NCN – to już pięć lat!

Andrzej Jajszczyk

4 marca 2016 roku mija pięć lat od oficjalnego rozpoczęcia działalności Narodowego Centrum Nauki, a jedenaście dni później – od ogłoszenia pierwszych konkursów grantowych. Agencja przyznała finansowanie już kilkunastu tysiącom projektów badawczych prowadzonych praktycznie we wszystkich dyscyplinach naukowych. Roczny budżet przeznaczony na finansowanie nauki w NCN przekroczy w tym roku miliard złotych.

Jednym z osiągnięć NCN było wprowadzenie i utrzymywanie zgodnego z najlepszymi praktykami światowymi systemu wyboru projektów do finansowania opartego na ocenie środowiskowej (ang. peer review), a także bezprecedensowej, w skali dotychczasowych doświadczeń naszego kraju, transparentności procedur i wyników konkursów. Przyjęte w NCN rozwiązania, wzorowane w dużej mierze na wcześniejszych doświadczeniach Europejskiej Rady ds. Badań Naukowych (ERC) oraz Fundacji na rzecz Nauki Polskiej (FNP), stawiają przede wszystkim na doskonałość proponowanych badań z uwzględnieniem dotychczasowych wyników naukowych osób zgłaszających wnioski o finansowanie. Pięcioletnie już doświadczenia skłaniają jednak do dokładnej analizy przyjętych w NCN zasad kwalifikacji wniosków, a także ich długofalowego wpływu na rozwój Polski. Jest to szczególnie istotne z powodu względnego braku środków na finansowanie nauki, przekładającego się na niskie współczynniki sukcesu w konkursach grantowych NCN. Stawiają także ważne pytania dotyczące ogólnej strategii finansowania badań naukowych w naszym kraju.

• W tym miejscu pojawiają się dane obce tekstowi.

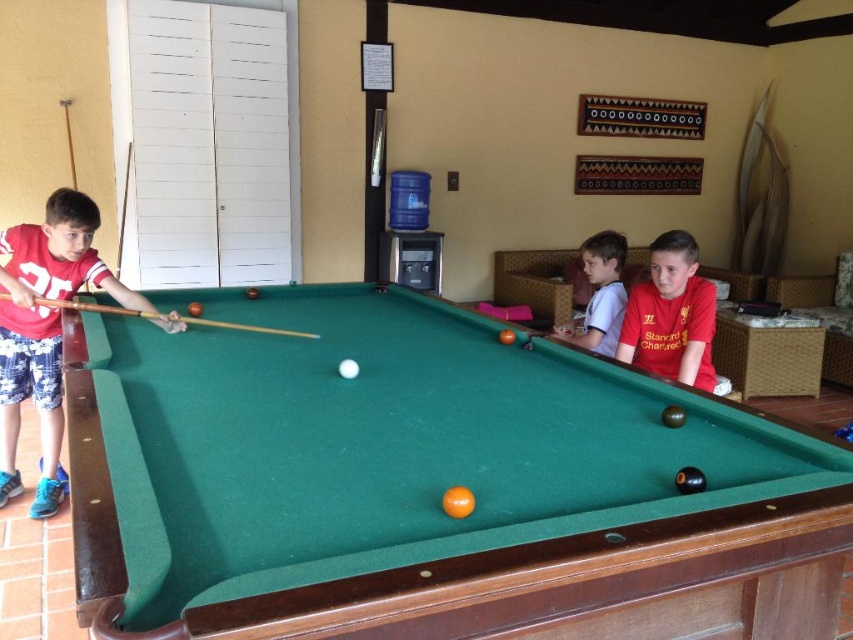 You are a person standing at the center of the pool table. You want to grab the wooden cue at left and the white cotton shirt at upper right. Which object is closer to you?

The wooden cue at left is closer to you because it is positioned to the left of the pool table, while the white cotton shirt at upper right is further away from you as it is located at the upper right side of the scene.

You are standing in the recreational room and want to play pool. Where is the green felt pool table at center located?

The green felt pool table at center is located at point (431, 483).

You are a visitor in the room and want to know if the green felt pool table at center is tall enough to block the view of the matte red shirt at left from someone standing behind it. Can you confirm?

The green felt pool table at center is shorter than the matte red shirt at left, so it cannot block the view of the matte red shirt at left from someone standing behind it. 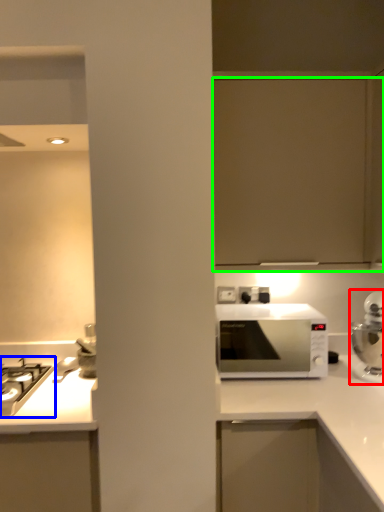 Question: Which object is the closest to the home appliance (highlighted by a red box)? Choose among these: gas stove (highlighted by a blue box) or cabinetry (highlighted by a green box).

Choices:
 (A) gas stove
 (B) cabinetry

Answer: (B) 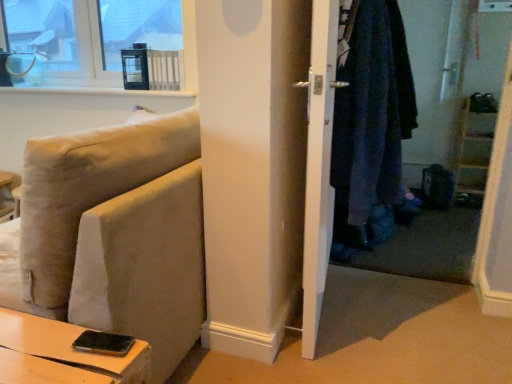 Question: Is denim jacket at right wider or thinner than white glossy door at center?

Choices:
 (A) thin
 (B) wide

Answer: (B)

Question: From the image's perspective, is denim jacket at right located above or below white glossy door at center?

Choices:
 (A) below
 (B) above

Answer: (B)

Question: Estimate the real-world distances between objects in this image. Which object is farther from the beige fabric couch at lower left?

Choices:
 (A) denim jacket at right
 (B) white glossy door at center
 (C) clear glass window at upper left

Answer: (C)

Question: Based on their relative distances, which object is farther from the clear glass window at upper left?

Choices:
 (A) white glossy door at center
 (B) beige fabric couch at lower left
 (C) denim jacket at right

Answer: (C) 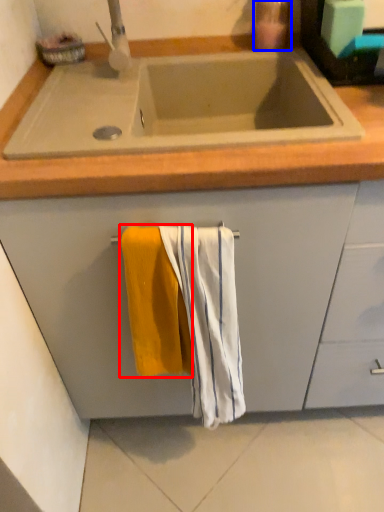 Question: Which object is closer to the camera taking this photo, beach towel (highlighted by a red box) or soap dispenser (highlighted by a blue box)?

Choices:
 (A) beach towel
 (B) soap dispenser

Answer: (A)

Ocena ekspercka — czy czegoś nie tracimy?

Decyzja, by NCN finansowało po prostu najlepsze projekty i najlepszych naukowców, była moim zdaniem słuszna w pierwszych latach działalności agencji. Pozwoliła na zidentyfikowanie tych osób i jednostek, które prowadzą badania na najwyższym światowym poziomie, a także skierowanie właśnie w ich stronę strumienia pieniędzy przeznaczonych na naukę. Jakkolwiek w ciągu omawianych pięciu lat odzywały się i nadal odzywają głosy twierdzące, że trzeba właśnie wspomagać słabszych, by mogli podnieść swój poziom, uważam te postulaty za całkowicie chybione. Niestety, nauka ze swej istoty nie jest demokratyczna, a talent i pracowitość nie są dzielone równomiernie. W swoim długim już życiu widziałem sporo takich eksperymentów z dzieleniem środków, na przykład w skali uczelni czy wydziału, gdy wspierano słabeuszy zapewniających, że dzięki temu dołączą do najlepszych. Wszystkie z nich były nieudane, a nasze wspólne środki zmarnowano.

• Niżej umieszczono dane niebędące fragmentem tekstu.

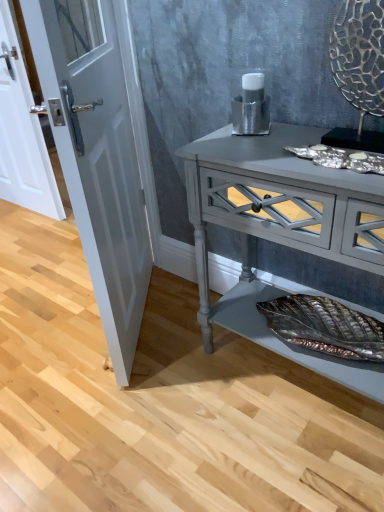 Find the location of `free space that is to the left of matte gray console table at center`. free space that is to the left of matte gray console table at center is located at coordinates (169, 396). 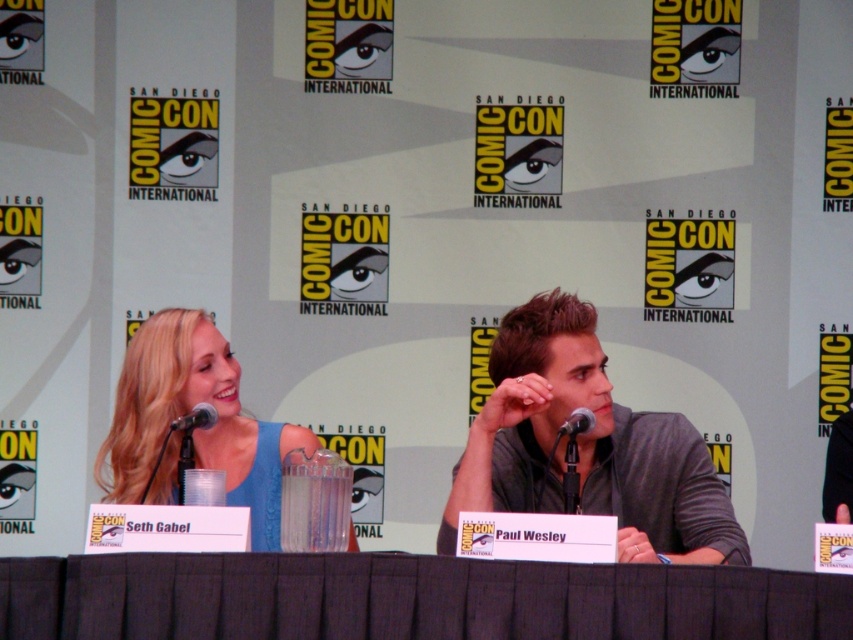 Question: Which of the following is the closest to the observer?

Choices:
 (A) (209, 422)
 (B) (567, 422)
 (C) (579, 332)

Answer: (B)

Question: Estimate the real-world distances between objects in this image. Which object is closer to the black metallic microphone at left?

Choices:
 (A) black fabric table at center
 (B) black metallic microphone at center
 (C) blue satin dress at center
 (D) gray matte shirt at center

Answer: (C)

Question: Is black metallic microphone at left above black metallic microphone at center?

Choices:
 (A) yes
 (B) no

Answer: (A)

Question: Can you confirm if gray matte shirt at center is smaller than black metallic microphone at left?

Choices:
 (A) yes
 (B) no

Answer: (B)

Question: Which point appears closest to the camera in this image?

Choices:
 (A) (585, 470)
 (B) (566, 428)
 (C) (263, 481)

Answer: (B)

Question: Does gray matte shirt at center have a smaller size compared to black metallic microphone at left?

Choices:
 (A) no
 (B) yes

Answer: (A)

Warto się jednak zastanowić, czy zespoły ekspertów rzeczywiście wybierają najlepsze wnioski do finansowania. W tym kontekście potrzebna jest też taka definicja „najlepszego”, która uwzględnia długofalowe interesy naszego kraju. Z pozoru nie istnieje tu żaden problem – zespoły ekspertów w procesie wyboru kierują się swoją ekspercką wiedzą i starają się wyważyć najróżniejsze czynniki, na przykład uwzględniając to, że w szerokich tematycznie (co ma głębokie uzasadnienie) panelach nie można bezpośrednio porównywać wskaźników bibliometrycznych z różnych dyscyplin z powodu różnej liczby naukowców w nich pracujących, innych zwyczajów publikowania czy cytowania prac itd. Ta ekspercka wiedza jest jeszcze bardziej potrzebna przy ocenianiu samej propozycji badań niż w ocenie dotychczasowych osiągnięć wnioskodawcy. Niestety, jednym z systemowych problemów w tym przypadku jest postępująca specjalizacja naukowców, którzy mając niejednokrotnie ogromną wiedzę w swojej poddyscyplinie naukowej, nie są w stanie śledzić szczegółowych wyników uzyskiwanych przez ich kolegów w poddyscyplinie wydawałoby się pokrewnej. Problem łagodzi w pewnym stopniu posiłkowanie się zewnętrznymi ekspertami zagranicznymi, co jest praktyką stosowaną od początku istnienia NCN.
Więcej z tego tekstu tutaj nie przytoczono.